A strategy isn’t very good if it doesn’t work. Today I thought I’d share with you the results of the strategy. At the end of January, I had the aforementioned 4.78% return. On March 10, I gave a Lending Club Update that I had raised that 5.90%. That article had a few more tips that I’ve been using. Another two months have passed, so where am I now? Here you go:

Booyah, it’s up to 6.42% – I’ve moved from the 16 percentile in January to the 23 percentile today. Perhaps that’s a little too much excitement for someone that is still far away from being average. However, considering the vast amount of my account was invested using the my less-than-optimal strategy, this is a very significant move.

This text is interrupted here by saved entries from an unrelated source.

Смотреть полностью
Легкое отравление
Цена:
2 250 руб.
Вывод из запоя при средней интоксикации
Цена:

I think that peer-to-peer (p2p) lending through Lending Club is a good way to diversify a portfolio. It’s not going to move in the same direction as stocks, real estate, or gold. However, I’m cautious about putting a lot of money in it. Since p2p lending is new, I wouldn’t suggest anyone put more than 5% of their net worth into it. If you agree that this sounds interesting, I suggest you give Lending Club a try.

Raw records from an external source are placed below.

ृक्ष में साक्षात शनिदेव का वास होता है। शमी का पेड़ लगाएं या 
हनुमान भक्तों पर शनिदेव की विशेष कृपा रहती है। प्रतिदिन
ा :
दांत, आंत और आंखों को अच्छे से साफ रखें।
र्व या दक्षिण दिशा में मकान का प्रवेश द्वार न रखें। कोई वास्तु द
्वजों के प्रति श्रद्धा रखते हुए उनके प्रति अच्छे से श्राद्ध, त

Congrats on the move up. Although I wouldn’t be too hard on yourself about the percentile. Long time investors will always be at a disadvantage where this comparison is concerned. This is because you are compared to all investors including brand new investors with a similar mix of investments. Every one of these new investors (say four months in or less) will have zero defaults because you it is physically impossible to have a default until a loan is four months old.
I have spoken to Lending Club about this and they have agreed that the Compare tool is misleading. I think we will see a revamp of this system some time later in the year.
I’ve been hovering around 10% on lending club over the last 1.5 years since I started. While I hardly feel like some kind of master at it, here are some lessons I feel like I’ve learned:
1- I would be VERY wary of this method of lending without putting 2.5k or more money into it. Below that amount it’s just too big of an impact when a loan defaults in my opinion.
2- Along with that, never invest more than $25 dollars per loan – unless you have a large amount of money involved that isn’t realistic to break up into $25 chunks. Like 30k plus might be where you would up it to 50 bucks per loan or something. But for us “normal” guys who are putting in 20k or less, $25 per loan spreads out the risk of individual defaults.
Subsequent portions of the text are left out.